De una u otra forma esto es lo que está pasando en la India y por ello las (insisto, inaceptables) palabras del consejero delegado de Bayer. India quiere apoyar a los fabricantes locales para que produzcan medicamentos genéricos a un precio más barato y asequible para toda la población sin el consentimiento del titular de la patente y sin recibir el correspondiente pago por su uso. ¿Hará esto que las farmacéuticas inviertan en algo que no saben si saldrá adelante, y que caso de que salga puede ser “copiado”? Evidentemente, esto es muy peligroso tal y como está montado el sistema de generación de fármacos.

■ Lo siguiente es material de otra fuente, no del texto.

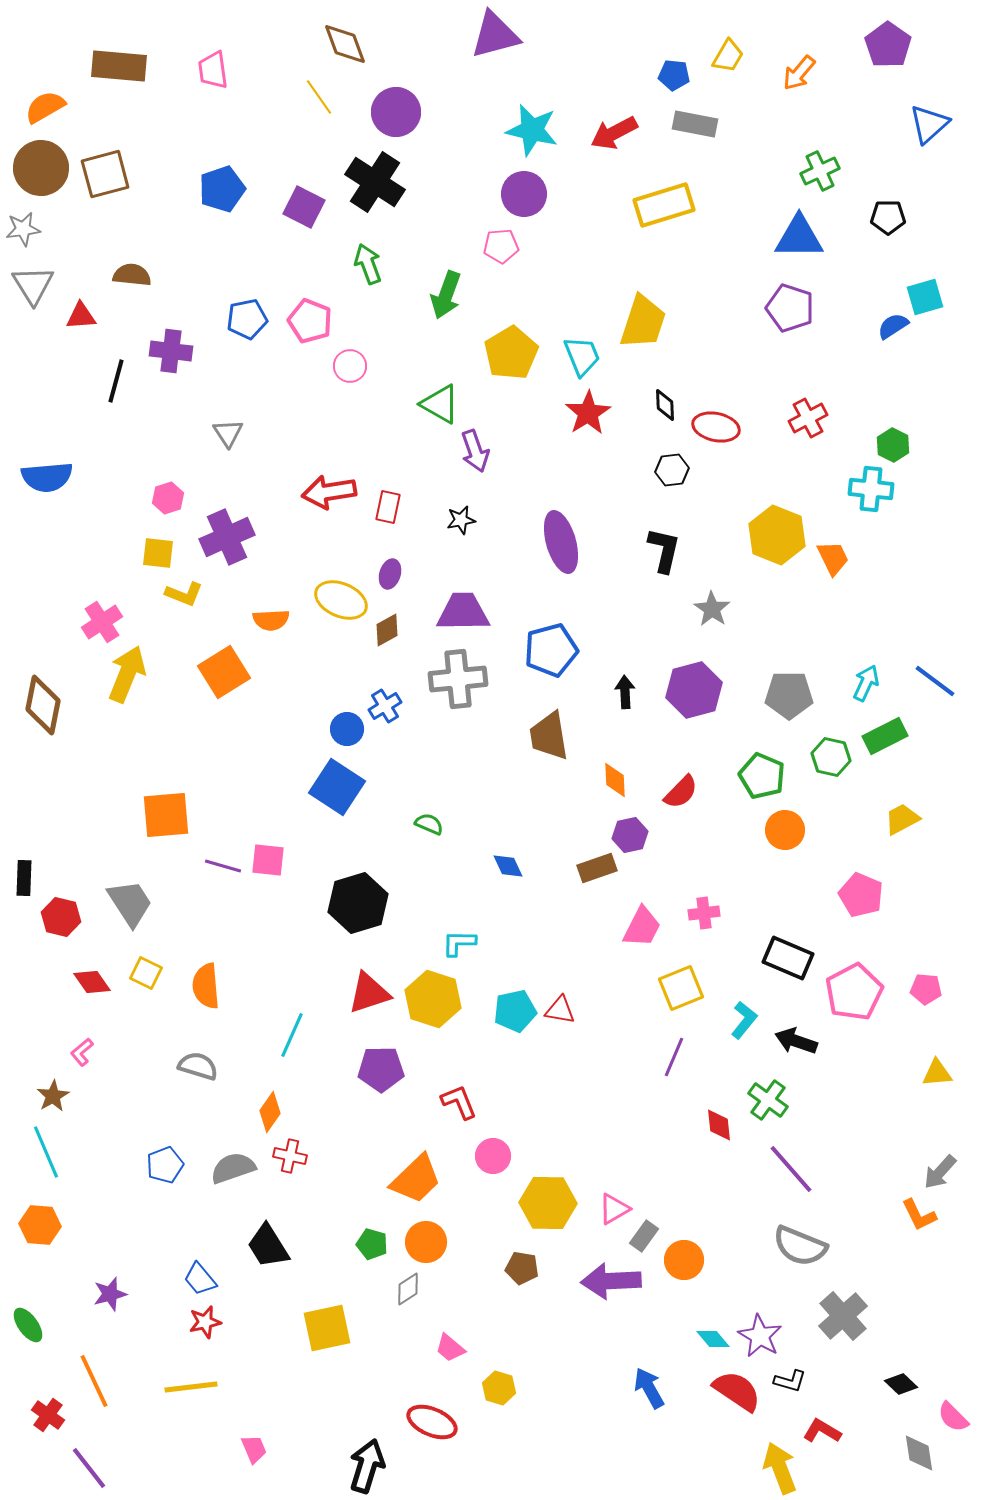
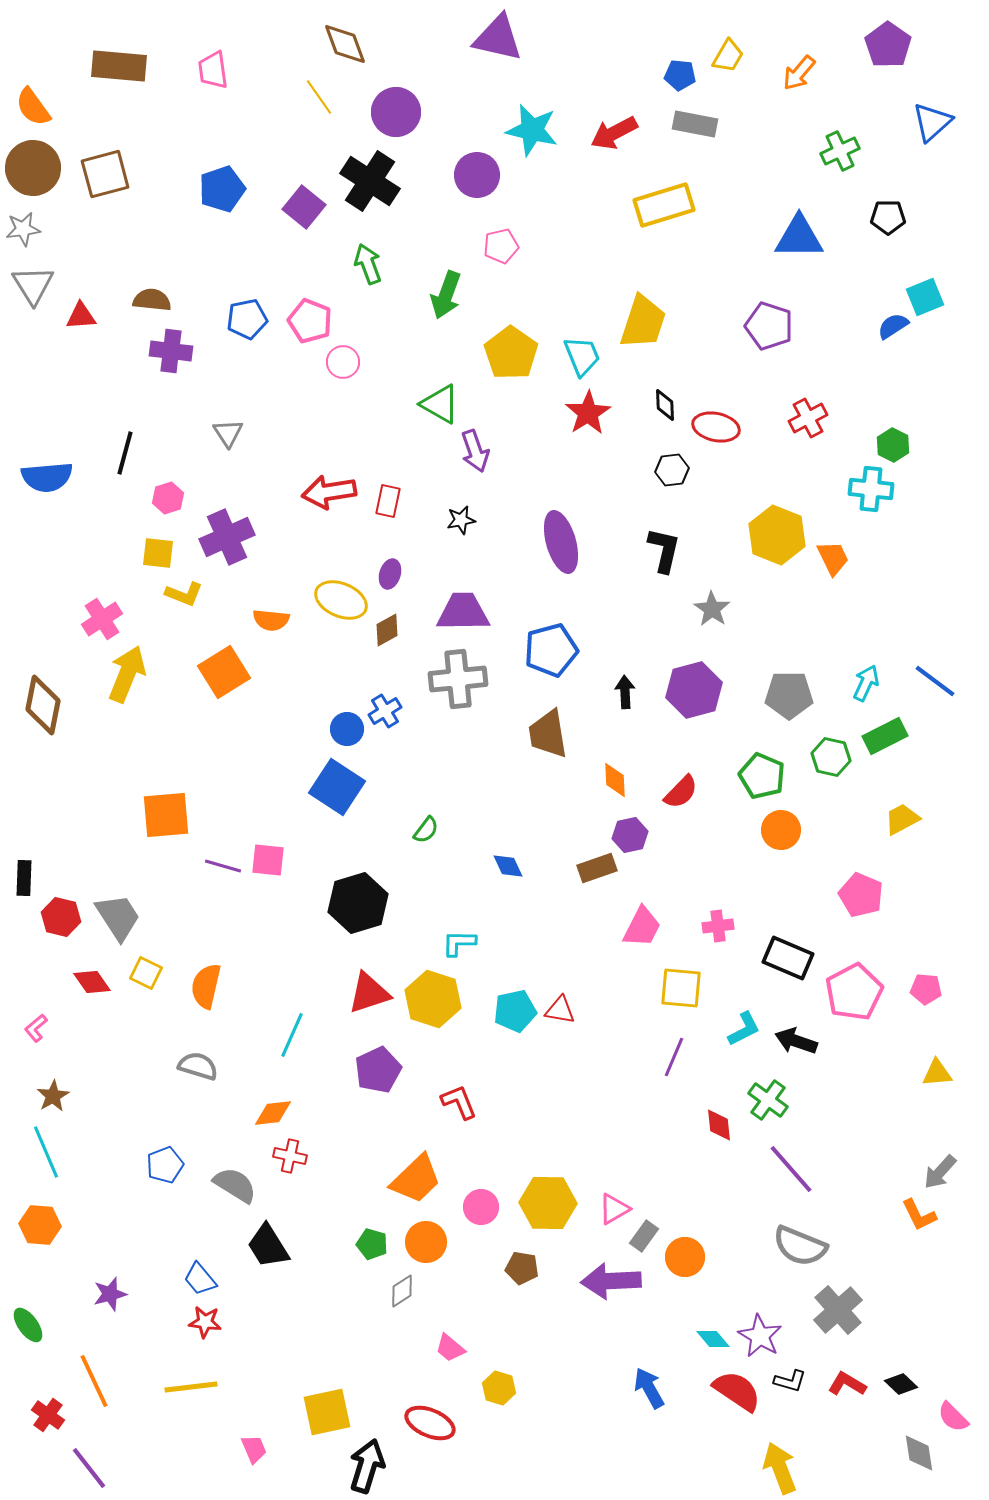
purple triangle at (495, 35): moved 3 px right, 3 px down; rotated 28 degrees clockwise
blue pentagon at (674, 75): moved 6 px right
orange semicircle at (45, 107): moved 12 px left; rotated 96 degrees counterclockwise
blue triangle at (929, 124): moved 3 px right, 2 px up
brown circle at (41, 168): moved 8 px left
green cross at (820, 171): moved 20 px right, 20 px up
black cross at (375, 182): moved 5 px left, 1 px up
purple circle at (524, 194): moved 47 px left, 19 px up
purple square at (304, 207): rotated 12 degrees clockwise
pink pentagon at (501, 246): rotated 8 degrees counterclockwise
brown semicircle at (132, 275): moved 20 px right, 25 px down
cyan square at (925, 297): rotated 6 degrees counterclockwise
purple pentagon at (790, 308): moved 21 px left, 18 px down
yellow pentagon at (511, 353): rotated 6 degrees counterclockwise
pink circle at (350, 366): moved 7 px left, 4 px up
black line at (116, 381): moved 9 px right, 72 px down
red rectangle at (388, 507): moved 6 px up
orange semicircle at (271, 620): rotated 9 degrees clockwise
pink cross at (102, 622): moved 3 px up
blue cross at (385, 706): moved 5 px down
brown trapezoid at (549, 736): moved 1 px left, 2 px up
green semicircle at (429, 824): moved 3 px left, 6 px down; rotated 104 degrees clockwise
orange circle at (785, 830): moved 4 px left
gray trapezoid at (130, 903): moved 12 px left, 14 px down
pink cross at (704, 913): moved 14 px right, 13 px down
orange semicircle at (206, 986): rotated 18 degrees clockwise
yellow square at (681, 988): rotated 27 degrees clockwise
cyan L-shape at (744, 1020): moved 9 px down; rotated 24 degrees clockwise
pink L-shape at (82, 1052): moved 46 px left, 24 px up
purple pentagon at (381, 1069): moved 3 px left, 1 px down; rotated 24 degrees counterclockwise
orange diamond at (270, 1112): moved 3 px right, 1 px down; rotated 48 degrees clockwise
pink circle at (493, 1156): moved 12 px left, 51 px down
gray semicircle at (233, 1168): moved 2 px right, 17 px down; rotated 51 degrees clockwise
orange circle at (684, 1260): moved 1 px right, 3 px up
gray diamond at (408, 1289): moved 6 px left, 2 px down
gray cross at (843, 1316): moved 5 px left, 6 px up
red star at (205, 1322): rotated 20 degrees clockwise
yellow square at (327, 1328): moved 84 px down
red ellipse at (432, 1422): moved 2 px left, 1 px down
red L-shape at (822, 1431): moved 25 px right, 47 px up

Y aquí es donde viene otra pata importante del tema. ¿Tenemos el sistema que necesitamos? Hemos dicho que las compañías farmacéuticas son negocios, y por tanto invierten en aquello que creen que generará dinero. Fármacos que se tienen que utilizar todos los días son los estrellas. Anticolesterol, antihipertensivo, protectores de estomago, antidepresivos… ¿Y los que no? Aunque parezca mentira las farmacéuticas no están invirtiendo en algo tan fundamental como en los antibióticos. Son fármacos más puntuales que precisan de una investigación continua para ir esquivando la resistencia de las bacterias. ¿Y las enfermedades raras? ¿Esas que precisan medicamentos que comprarán pocos y por tanto no darán dinero? Es evidente que son uno de los sectores para los que este sistema no funciona. Y por supuesto, ¿el tercer mundo? ¿Solo hay medicamentos para los que se lo puedan pagar? Es necesario implementar otro sistema farmacéutico en el que el sector público pueda cubrir las carencias, graves, del privado. No creo que sea fácil pero es obvio que no se puede dejar la producción de fármacos solo en manos privadas. Pero ojo con prescindir alegremente de las patentes, siempre en su debido punto, para proteger la propiedad intelectual.


Por cierto, todo esto que he comentado no lo padece otra industria de la “salud”, la industria homeopática. No hay inversión, no hay investigación, no hay riesgo… no hay medicamento…

NOTA 1. Mientras estaba escribiendo el post salió esta otra entrada de Moléculas a reacción con muy interesantes aportaciones sobre las patentes Química y patentes (I): el litio y el trastorno bipolar de @gomobel. La serie promete!!